Editor’s Note: This post has first been published on edcetera – straight talk on edtech.
My personal journey in the edtech space, which eventually led me to become an edtech blogger, started with language coaching. I never liked the term “teacher” or “tutor” — for me there are very distinct tactical, motivational, and energizing components to doing it right, similar to what a good football or personal coach does.
Over the years, I have gotten to know a lot of fellow self-employed folks in the language learning space, and it became clear that many (or most) of them are fighting a lost war against decreasing lesson prices and increasing competition from cloud-based services and products. Of course, there are still niches that can’t be served by software or language exchange communities, but those are rare and call for a very specific skill set and quality level.
Let’s face it, language learning is not a desirable pastime for the masses. Most people learn a language because they need to, not because they want to. Therefore their approach is goal-oriented in terms of time and money spent. Personal lessons aren’t performing on both axis; they take more time, are usually hard to fit into a busy schedule, and they tend to be more expensive than a lesson package bought at one of the online providers.
And part of this averseness is probably rooted in bad experiences with language learning in school or college. We all know the conversation: “Ah, yes. I had (French, German, Spanish) for a couple of years in (high school, college, university). Unfortunately, I forgot everything. I just remember (bonjour, guten tag, buenos dias).”
This eventually leads to the general notion that language learning in the classic form is basically useless, and that the money to keep up the language offerings could be spent better elsewhere on campus. Knowing English these days is more than enough anyways, right?
With that in mind, it becomes obvious why language courses in a school, college, or university setting are struggling to attract enough students in order to stay relevant.
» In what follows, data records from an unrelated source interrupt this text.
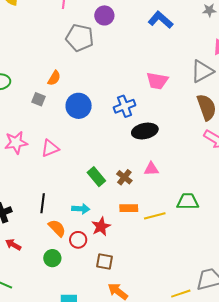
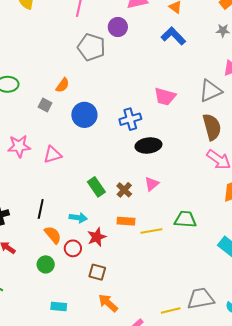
pink triangle: (151, 169) -> (152, 184), turned -42

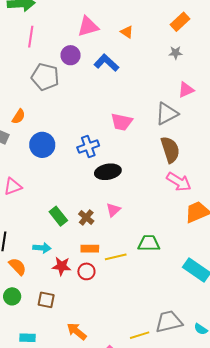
blue L-shape: (173, 36) -> (106, 63), moved
red star: (97, 237) -> (62, 266), turned 30
red circle: (73, 248) -> (86, 271), moved
brown square: (97, 272) -> (46, 300), moved

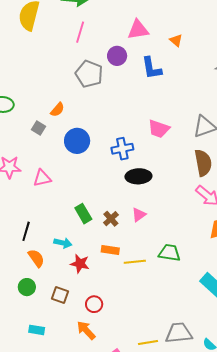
blue L-shape: (106, 63) -> (152, 68), turned -150
red circle: (86, 271) -> (94, 304), moved

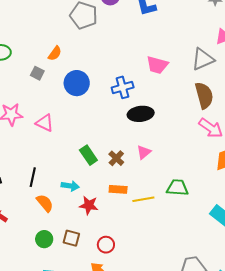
pink triangle: (42, 178) -> (45, 123), turned 42
green circle: (27, 287) -> (44, 239), moved

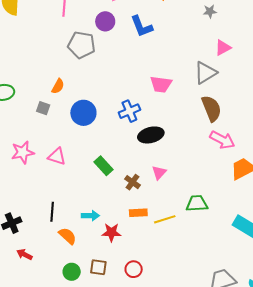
green rectangle: (88, 155) -> (104, 166), moved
There might be exceptions for languages like Chinese and Arabic, but all in all, languages have been the stepchild of public education and academia for a long time.
Signs of Decay
Though I urge everyone to learn at least one foreign language, I also believe that modern technology and convenience will eventually kill the classic form of language learning for the mass market. One very recent example of this trend is Rosetta Stone’s new strategy.
What used to be *the* language learning company, famous for airport kiosks, yellow boxes, and packages of CDs, is now evolving into a lean, cloud-based learning company. The emphasis is on the lost word “language.” In the press release about the acquisition of Lexia Learning and a related article in the Wall Street Journal, Rosetta Stone CEO Steve Swad states:
“This acquisition is another step in the transformation of Rosetta Stone. We’re moving beyond language; we’re leveraging technology; we`re growing our business in new and meaningful ways. And we’re positioning this company to change the face of learning as we know it.”
Interestingly, a survey showed that consumers already think of Rosetta Stone as more than just language learning products, which Swad sees as “brand permission to extend.” But when one of the biggest language learning brands looks for other verticals, it means that language learning itself is not enough anymore; there is no room for growth, and probably even a decline in opportunities to sell premium software products.
Technology, and The Promise of Less Agony and Faster Results
New services like Duolingo are also part of the equation. Not only does Duolingo disrupt the business model of Rosetta Stone (since the product is offered for free), but it also seems to be more efficient than college classes or Rosetta Stone.
According to a study published in January, people who learned with Duolingo only took 34 hours to achieve the same level as someone who took the first semester of Spanish in college. Rosetta Stone learners took an average of 55 to 60 hours.
And now companies from outside of the space, like Google, have also started working on products that are going to further eat away at classic language learning. In one of my early posts for Big Think, I predicted that in the future tourists are going to have shades with built-in translation technology for street signs, menus, etc. Google featured this in one of their promotional videos for Google Glass.
Startups like Babelverse have also created a niche for themselves by offering a personal translator/interpreter via mobile devices. You simply pick the language of the country you’re in, call your interpreter, and then have a conversation with the local. This would be pretty useful at a doctor’s office or pharmacy. Google is currently working on their next version of Instant Translate that is going to automate this service. According to Android VP Hugo Barra, the system is “near perfect” in a controlled environment.
It might sound like sci-fi, but at the current rate, we’re going to have working technologies in our ears and in front of our eyes that will make language learning pretty much irrelevant for most people. Needless to say, this will also change how foreign speaking students and faculty become integrated on campus.